From arts and cuisine to folklore and fashion, the many unique facets of Japanese culture are known and admired by people around the world. As discussed in our previous blog, The History of 7 Common Traditional Japanese Fabric Patterns, one craft that Japan has a long history in is fabric design. Each of the many fabrics we use to handmake our Japanese bedding here at J-Life is made of 100% cotton and imported from Japan. They are skillfully made using traditional designs and colors that hold significance within Japanese heritage.
In this blog, we will be looking at 5 of our Japanese fabric patterns that are all nature-themed and feature subject matter that is significant to Japanese culture, rather than a specific pattern or linework found in Japanese textile art.
Usagi (rabbit; ウサギ)
Featuring playful, leaping bunnies on two different background styles, our usagi collection includes some of our best-selling fabrics. The rabbit is a beloved creature in Japan, often kept as housepets and referenced throughout Japanese folklore, fashion, media, gaming and more. They are viewed as symbols of longevity, good luck, prosperity, and fertility.
Japan’s famed “Rabbit Island” (Ōkunoshima), located about 45 miles east of the city of Hiroshima, is a popular destination for tourists and locals alike. Additionally, one of the 12 Japanese zodiac animals (derived from Chinese zodiacs) is a rabbit.
Fun fact: 2023 is the Year of the Rabbit in the Japanese zodiac calendar!
The dragonfly is a graceful and placid insect, boasting over 3,000 species spread across all continents except Antarctica. Sometimes referred to as the “victory insect”, the dragonfly has long been associated with the samurai (侍), a class of noble Japanese warriors that existed from the 12th – 19th centuries AD. Samurais viewed these insects as cunning, fearless beings, whose tenacity was something they found inspiring and honorable. Many pieces of armor, clothing, and weapons owned by samurai featured dragonfly motifs.

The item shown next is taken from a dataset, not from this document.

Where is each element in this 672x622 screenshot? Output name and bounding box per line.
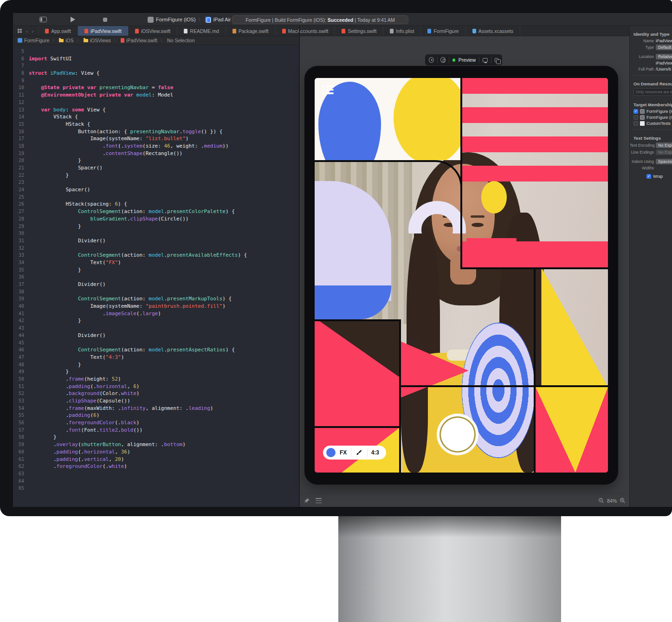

In modern times, the dragonfly is also seen as a symbol of good luck, commonly found in Japanese fabrics and art.
Sakura (cherry blossom; さくら)
The Japanese cherry blossom is a delicate pink flower that has long been a symbol of Japan - recognized around the world. The annual arrival of sakura blossoms in Japan is welcomed enthusiastically as a sign of the upcoming spring season, rebirth, renewal, and beauty. Sakura trees have been planted along many of the sidewalks, waterways, and public parks throughout urban Japan, creating a stunning canopy of pink blossoms and falling petals for a few weeks out of the year. Japanese cities will often hold festivals dedicated to the flowers’ arrival, where attendees can taste sakura-flavored treats, enjoy picnics, and go on river tours under the trees.
The cultural phenomenon of viewing sakura blossoms even has its own title: Hanami (花見) - a combination of the kanji words for “to see/watch” and the word for "flower". If you’d like to learn more, we have a blog dedicated to this topic: Hanami (花見): The Spring Tradition of Flower Watching.
Japan is home to 12 native species of owls. These majestic birds hold a comparable symbolism in Japan as they do here in the West. They are often associated with luck, wisdom, and fortune, and are recurring features in ancient Japanese legends and myths. The Ainu people, an indigenous group native to the Hokkaido region of Japan, believe in an all-seeing owl deity known as Cikap-Kamuy.
Tokyo recently became home to a number of (controversial) owl cafes, which house a variety of raptor species that patrons can interact with by petting, taking photos, and feeding the captive animals.
Saku (bloom; 咲く)
This floral print fabric features a graphic floral motif depicting 4 types of flowers that are sacred in Japanese culture: the tulip, peony, chrysanthemum, and cherry blossom (as mentioned above).
- Tulips: many tulip fields can be found across Japan. They welcome visitors from near and far to enjoy festivals hosted in their vast fields of color.
- Peony: dubbed the “King of Flowers”, the peony is commonly found in Japanese-style tattoos and art. The precise symbolism of the flower is largely dependent on context, for example: a peony on a woman’s kimono is a symbol of nobility and youth, while a peony in a man’s tattoo represents bravery, strength, and honor.
- Chrysanthemum: arguably the second most significant flower in Japanese culture (after the cherry blossom), it is a symbol of longevity and prosperity. For centuries, the Japanese royal family has used this unique flower in their official crest.
- Cherry blossom: the official flower of Japan, known worldwide for its association with Japanese culture. Each year, dozens of sakura festivals take place across Japan to celebrate the arrival of spring.